**Your goal**
Among the records below, find the lines that contain "Saint" and copy each of them.

[Data excerpts Boundary: Start]

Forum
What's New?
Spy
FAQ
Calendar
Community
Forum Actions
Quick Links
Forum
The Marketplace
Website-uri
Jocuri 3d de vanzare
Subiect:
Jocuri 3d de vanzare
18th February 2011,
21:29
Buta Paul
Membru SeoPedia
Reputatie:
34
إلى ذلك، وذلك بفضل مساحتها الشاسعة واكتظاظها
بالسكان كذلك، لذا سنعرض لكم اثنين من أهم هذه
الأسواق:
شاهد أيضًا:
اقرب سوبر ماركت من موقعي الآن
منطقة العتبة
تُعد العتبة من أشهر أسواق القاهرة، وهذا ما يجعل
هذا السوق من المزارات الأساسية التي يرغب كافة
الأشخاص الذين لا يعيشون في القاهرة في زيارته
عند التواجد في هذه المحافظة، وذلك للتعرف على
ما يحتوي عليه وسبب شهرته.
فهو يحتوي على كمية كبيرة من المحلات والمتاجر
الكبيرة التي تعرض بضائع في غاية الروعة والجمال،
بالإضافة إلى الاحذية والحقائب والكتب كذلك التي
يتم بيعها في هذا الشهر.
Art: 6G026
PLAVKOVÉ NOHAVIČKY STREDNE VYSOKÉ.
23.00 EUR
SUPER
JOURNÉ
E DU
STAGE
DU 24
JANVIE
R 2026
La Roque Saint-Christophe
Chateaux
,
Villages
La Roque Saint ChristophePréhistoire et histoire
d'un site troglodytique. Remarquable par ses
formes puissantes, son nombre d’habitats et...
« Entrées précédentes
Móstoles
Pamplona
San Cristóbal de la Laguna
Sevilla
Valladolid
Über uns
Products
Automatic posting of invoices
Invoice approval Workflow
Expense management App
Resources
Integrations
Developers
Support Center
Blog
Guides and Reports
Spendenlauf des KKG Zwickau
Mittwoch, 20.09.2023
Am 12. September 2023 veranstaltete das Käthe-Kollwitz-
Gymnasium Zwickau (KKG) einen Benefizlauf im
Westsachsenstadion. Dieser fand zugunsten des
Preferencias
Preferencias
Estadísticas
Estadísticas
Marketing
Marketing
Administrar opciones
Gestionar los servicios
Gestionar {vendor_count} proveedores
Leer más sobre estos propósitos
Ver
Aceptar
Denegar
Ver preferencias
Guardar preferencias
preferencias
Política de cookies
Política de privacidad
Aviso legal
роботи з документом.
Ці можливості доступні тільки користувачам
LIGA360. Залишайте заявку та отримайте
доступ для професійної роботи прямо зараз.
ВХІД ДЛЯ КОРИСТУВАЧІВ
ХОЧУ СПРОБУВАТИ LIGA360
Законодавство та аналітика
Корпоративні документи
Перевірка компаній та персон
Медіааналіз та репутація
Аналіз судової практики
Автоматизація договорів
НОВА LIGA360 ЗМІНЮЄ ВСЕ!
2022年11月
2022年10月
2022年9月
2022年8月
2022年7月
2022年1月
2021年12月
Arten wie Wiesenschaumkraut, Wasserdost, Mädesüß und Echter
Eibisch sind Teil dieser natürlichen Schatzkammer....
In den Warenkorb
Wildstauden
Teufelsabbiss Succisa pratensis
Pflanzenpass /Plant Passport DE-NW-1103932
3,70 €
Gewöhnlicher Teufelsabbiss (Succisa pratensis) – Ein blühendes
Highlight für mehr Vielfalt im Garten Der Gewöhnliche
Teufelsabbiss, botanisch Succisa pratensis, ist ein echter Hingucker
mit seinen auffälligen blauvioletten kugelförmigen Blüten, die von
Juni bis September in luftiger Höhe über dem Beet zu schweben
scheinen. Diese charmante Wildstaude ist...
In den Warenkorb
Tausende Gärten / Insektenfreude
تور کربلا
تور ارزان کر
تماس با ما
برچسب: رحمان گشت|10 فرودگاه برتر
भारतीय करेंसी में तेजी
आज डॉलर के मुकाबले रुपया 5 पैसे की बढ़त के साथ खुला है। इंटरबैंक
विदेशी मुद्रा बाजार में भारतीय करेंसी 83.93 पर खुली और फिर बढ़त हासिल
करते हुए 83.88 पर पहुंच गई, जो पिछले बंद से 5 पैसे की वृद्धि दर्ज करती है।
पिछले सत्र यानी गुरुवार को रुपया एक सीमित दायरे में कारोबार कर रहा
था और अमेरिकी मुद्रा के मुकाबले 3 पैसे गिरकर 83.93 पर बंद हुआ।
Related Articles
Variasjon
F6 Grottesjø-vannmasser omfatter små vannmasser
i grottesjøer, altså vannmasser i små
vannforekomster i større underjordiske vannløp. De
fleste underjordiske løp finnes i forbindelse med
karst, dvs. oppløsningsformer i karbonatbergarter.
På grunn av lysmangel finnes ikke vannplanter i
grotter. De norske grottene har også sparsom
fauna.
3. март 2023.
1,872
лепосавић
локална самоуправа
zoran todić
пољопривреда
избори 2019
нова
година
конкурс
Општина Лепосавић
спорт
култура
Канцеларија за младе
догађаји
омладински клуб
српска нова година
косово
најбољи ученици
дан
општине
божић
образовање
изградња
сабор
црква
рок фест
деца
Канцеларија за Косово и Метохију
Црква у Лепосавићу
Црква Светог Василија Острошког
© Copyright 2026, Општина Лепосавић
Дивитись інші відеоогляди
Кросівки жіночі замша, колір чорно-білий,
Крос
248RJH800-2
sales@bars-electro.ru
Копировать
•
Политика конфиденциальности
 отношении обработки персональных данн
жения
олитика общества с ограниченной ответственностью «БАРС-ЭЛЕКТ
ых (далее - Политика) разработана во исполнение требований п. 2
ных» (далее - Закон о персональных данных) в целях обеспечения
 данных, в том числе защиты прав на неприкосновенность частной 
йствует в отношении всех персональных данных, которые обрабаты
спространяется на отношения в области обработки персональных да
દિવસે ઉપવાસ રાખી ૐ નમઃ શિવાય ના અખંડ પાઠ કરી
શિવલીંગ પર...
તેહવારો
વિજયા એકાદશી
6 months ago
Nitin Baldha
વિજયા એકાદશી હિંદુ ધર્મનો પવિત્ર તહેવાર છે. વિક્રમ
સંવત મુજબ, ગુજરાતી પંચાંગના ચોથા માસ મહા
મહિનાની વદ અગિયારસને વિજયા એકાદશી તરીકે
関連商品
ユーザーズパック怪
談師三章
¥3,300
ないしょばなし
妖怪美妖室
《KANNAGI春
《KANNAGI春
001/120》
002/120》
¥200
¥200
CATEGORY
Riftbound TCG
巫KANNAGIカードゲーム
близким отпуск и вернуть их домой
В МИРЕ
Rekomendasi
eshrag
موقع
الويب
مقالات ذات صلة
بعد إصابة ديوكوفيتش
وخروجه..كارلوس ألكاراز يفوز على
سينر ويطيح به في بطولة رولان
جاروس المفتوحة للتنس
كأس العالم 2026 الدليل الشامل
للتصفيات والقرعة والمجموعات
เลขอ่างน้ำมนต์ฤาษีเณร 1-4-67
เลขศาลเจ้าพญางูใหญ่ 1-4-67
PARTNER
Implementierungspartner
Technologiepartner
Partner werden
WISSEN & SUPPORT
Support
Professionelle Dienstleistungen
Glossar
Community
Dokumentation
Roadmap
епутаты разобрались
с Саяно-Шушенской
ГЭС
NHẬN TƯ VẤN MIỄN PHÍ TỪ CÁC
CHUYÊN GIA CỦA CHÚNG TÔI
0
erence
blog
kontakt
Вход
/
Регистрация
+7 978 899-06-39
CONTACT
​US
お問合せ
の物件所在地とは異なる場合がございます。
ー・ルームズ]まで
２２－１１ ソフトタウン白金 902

[Data excerpts Boundary: End]

**Response to this task**
La Roque Saint-Christophe
La Roque Saint ChristophePréhistoire et histoire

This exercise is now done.